English 456: C20 Criticism and Theory
Orwell on Bad English, by Al Drake
Al Drake | Cyber Cafe | Thurs. 6-7 | 714-434-1612
1. I am not, indeed, sure whether it is not true to say that the Milton who once seemed not unlike a seventeenth-century Shelley had not become out of an experience ever more bitter in each year, more alien [sic] to the founder of that Jesuit sect which nothing could induce him to tolerate. (Professor Harold Laski, essay in Freedom of Expression.)
2. Above all, we cannot play ducks and drakes with a native battery of idioms which prescribes such egregious collocations of vocables as the Basic put up with for tolerate or put at a loss for bewilder. (Professor Lancelot Hogben, Interglossa.)
3. On the one side we have the free personality: By definition it is not neurotic, for it has neither conflict nor dream. Its desires, such as they are, are transparent, for they are just what institutional approval keeps in the forefront of consciousness; another institutional pattern would alter their number and intensity; there is little in them that is natural, irreducible, or culturally dangerous. But on the other side, the social bond itself is nothing but the mutual reflection of these self-secure integrities. Recall the definition of love. Is not this the very picture of a small academic? Where is there a place in this hall of mirrors for either personality or fraternity? (Essay on psychology in Politics, New York.)
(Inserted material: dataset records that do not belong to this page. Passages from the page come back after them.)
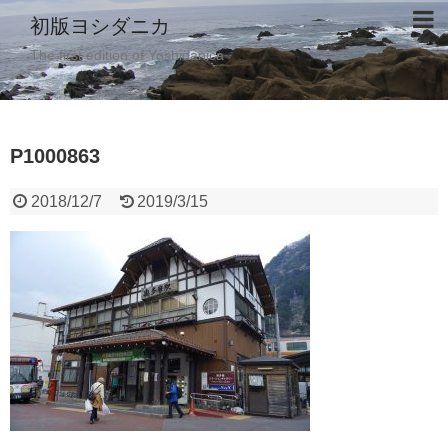
初版ヨシダニカ
The first edition of Yoshidanica
P1000863
2018/12/7
2019/3/15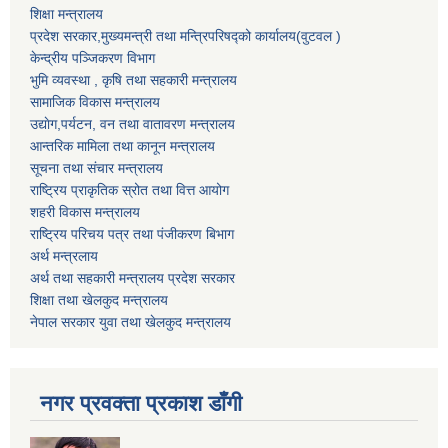
शिक्षा मन्त्रालय
प्रदेश सरकार,मुख्यमन्त्री तथा मन्त्रिपरिषद्को कार्यालय(वुटवल )
केन्द्रीय पञ्जिकरण विभाग
भुमि व्यवस्था , कृषि तथा सहकारी मन्त्रालय
सामाजिक विकास मन्त्रालय
उद्याेग,पर्यटन, वन तथा वातावरण मन्त्रालय
आन्तरिक मामिला तथा कानून मन्त्रालय
सूचना तथा संचार मन्त्रालय
राष्ट्रिय प्राकृतिक स्रोत तथा वित्त आयोग
शहरी विकास मन्त्रालय
राष्ट्रिय परिचय पत्र तथा पंजीकरण बिभाग
अर्थ मन्त्रलाय
अर्थ तथा सहकारी मन्त्रालय प्रदेश सरकार
शिक्षा तथा खेलकुद मन्‍‍त्रालय
नेपाल सरकार युवा तथा खेलकुद मन्त्रालय
नगर प्रवक्ता प्रकाश डाँगी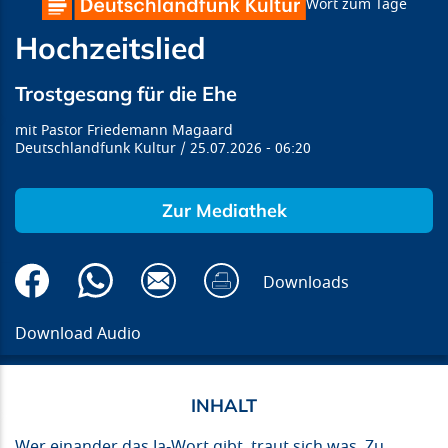
Wort zum Tage
Hochzeitslied
Trostgesang für die Ehe
Pastor Friedemann Magaard
Deutschlandfunk Kultur
25.07.2026
06:20
Zur Mediathek
Downloads
Download Audio
Wer einander das Ja-Wort gibt, traut sich was. Zu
4. While freely conceding that the Soviet régime exhibits certain features which the humanitarian may be inclined to deplore, we must, I think, agree that a certain curtailment of the right to political opposition is an unavoidable concomitant of transitional periods, and that the rigors which the Russian people have been called upon to undergo have been amply justified in the sphere of concrete achievement. (Orwell's own example of bloodless writing about Stalin's atrocities. Rottenberg 607)
5. Here are two versions of a passage from the Bible (Ecclesiastes 9.11). The first is the real thing, and the second is Orwell's modernization of it:
I returned and saw under the sun, that the race is not to the swift, nor the battle to the strong, neither yet bread to the wise, nor yet riches to men of understanding, nor yet favor to men of skill; but time and chance happeneth to them all.
Objective consideration of contemporary phenomena compels the conclusion that success or failure in competitive activities exhibits no tendency to be commensurate with innate capacity, but that a considerable element of the unpredictable must invariably be taken into account.
Finally, Orwell's six rules for writing good prose, which must invariably be taken into account:
1. Never use a metaphor, simile, or other figure of speech which you are used to seeing in print.
2. Never use a long word where a short one will do.
3. If it is possible to cut a word out, always cut it out.
4. Never use the passive [voice] where you can use the active.
5. Never use a foreign phrase, a scientific word, or a jargon word if you can think of an everyday English equivalent.
6. Break any of these rules sooner than say anything outright barbarous. From The Politics of the English Language in Elements of Argument. A.T. Rottenberg, Boston: St. Martin's, 1991.